- **Problem details**
Restrict the output to the lines below starting at the one that contains "perfect case studies" and ending at the one that contains "stroll through the", and restate them word for word, both ends included.

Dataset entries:
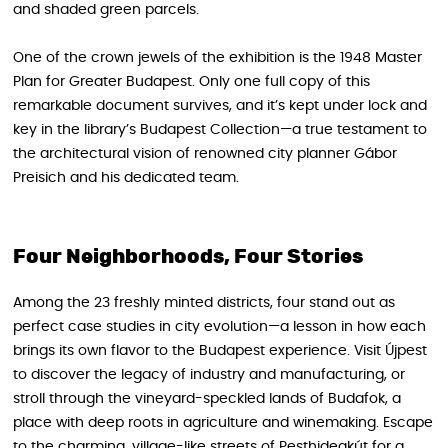
and shaded green parcels.
One of the crown jewels of the exhibition is the 1948 Master
Plan for Greater Budapest. Only one full copy of this
remarkable document survives, and it’s kept under lock and
key in the library’s Budapest Collection—a true testament to
the architectural vision of renowned city planner Gábor
Preisich and his dedicated team.
Four Neighborhoods, Four Stories
Among the 23 freshly minted districts, four stand out as
perfect case studies in city evolution—a lesson in how each
brings its own flavor to the Budapest experience. Visit Újpest
to discover the legacy of industry and manufacturing, or
stroll through the vineyard-speckled lands of Budafok, a
place with deep roots in agriculture and winemaking. Escape
to the charming, village-like streets of Pesthidegkút for a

- **Response**
perfect case studies in city evolution—a lesson in how each
brings its own flavor to the Budapest experience. Visit Újpest
to discover the legacy of industry and manufacturing, or
stroll through the vineyard-speckled lands of Budafok, a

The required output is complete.